GPR22 Das Double-Nickase-Plasmid (h) besteht aus einem aufeinander abgestimmten Plasmidpaar, das für die hochspezifische Bearbeitung des GPR22-Lokus in human-Zelllinien entwickelt wurde. Jedes Plasmid exprimiert eine Cas9-D10A-Nickase und eine spezifische sgRNA, die auf entgegengesetzte DNA-Stränge innerhalb von GPR22 abzielt. Wenn sie auf benachbarte Stellen auf entgegengesetzten DNA-Strängen gerichtet sind, erzeugen die beiden Nickasen versetzte Einzelstrang-Schnitte, die zusammen einen versetzten Doppelstrangbruch erzeugen, was eine koordinierte On-Target-Aktivität beider Guides erfordert. Der resultierende DNA-Bruch wird durch endogene zelluläre Reparaturwege behoben, meist durch nicht-homologe Endverknüpfung (NHEJ), was zu Insertionen oder Deletionen führt, die die GPR22-Funktion stören. Durch die Notwendigkeit einer doppelten sgRNA-Bindung am Zielort erhöht der Doppel-Nick-Ansatz die Spezifität der Bearbeitung und bietet eine komplementäre CRISPR-Strategie für Anwendungen, bei denen eine zusätzliche Kontrolle über die Zielgenauigkeit gewünscht ist.

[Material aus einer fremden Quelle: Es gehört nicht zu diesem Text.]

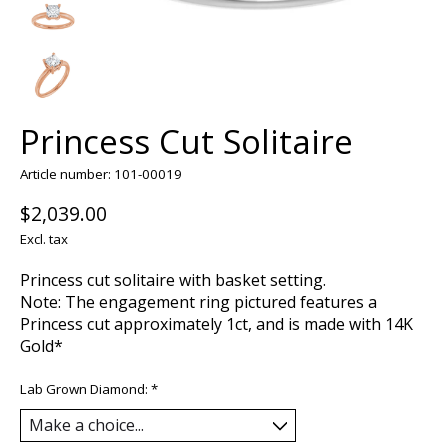
Princess Cut Solitaire
Article number: 101-00019
$2,039.00
Excl. tax
Princess cut solitaire with basket setting.
Note: The engagement ring pictured features a
Princess cut approximately 1ct, and is made with 14K
Gold*
Lab Grown Diamond:
*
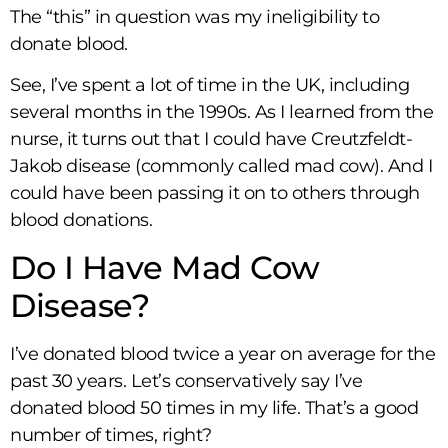
The “this” in question was my ineligibility to
donate blood.
See, I’ve spent a lot of time in the UK, including
several months in the 1990s. As I learned from the
nurse, it turns out that I could have Creutzfeldt-
Jakob disease (commonly called mad cow). And I
could have been passing it on to others through
blood donations.
Do I Have Mad Cow
Disease?
I’ve donated blood twice a year on average for the
past 30 years. Let’s conservatively say I’ve
donated blood 50 times in my life. That’s a good
number of times, right?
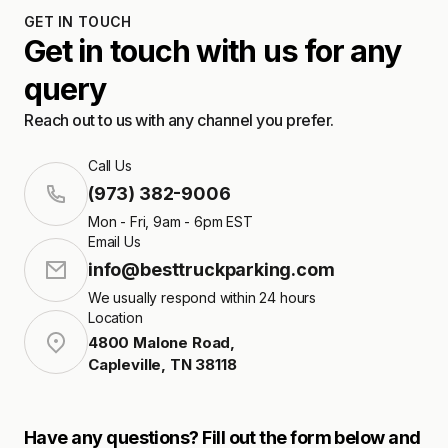
GET IN TOUCH
Get in touch with us for any
query
Reach out to us with any channel you prefer.
Call Us
(973) 382-9006
Mon - Fri, 9am - 6pm EST
Email Us
info@besttruckparking.com
We usually respond within 24 hours
Location
4800 Malone Road
,
Capleville
,
TN
38118
Have any questions? Fill out the form below and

Um eine effiziente Identifizierung editierter Zellen zu unterstützen, kodiert ein Plasmid GFP zur fluoreszierenden Visualisierung transfizierter Populationen, während das Begleitplasmid ein Puromycin-Resistenzgen für die Antibiotika-Selektion trägt. Zusammen unterstützen diese Merkmale eine effiziente Anreicherung co-transfizierter Populationen und vereinfachen die Validierung von Klonen mit GPR22-Störung.
Nur für Forschungszwecke. Nicht für diagnostische oder therapeutische Zwecke bestimmt.